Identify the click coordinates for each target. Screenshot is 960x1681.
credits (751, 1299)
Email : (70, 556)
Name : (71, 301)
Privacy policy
^^^^
What you have to do> With nothing added or left out, print the data again.

Exercise answer>
Identify the click coordinates for each target. Screenshot is 960x1681.
credits (751, 1299)
Email : (70, 556)
Name : (71, 301)
Privacy policy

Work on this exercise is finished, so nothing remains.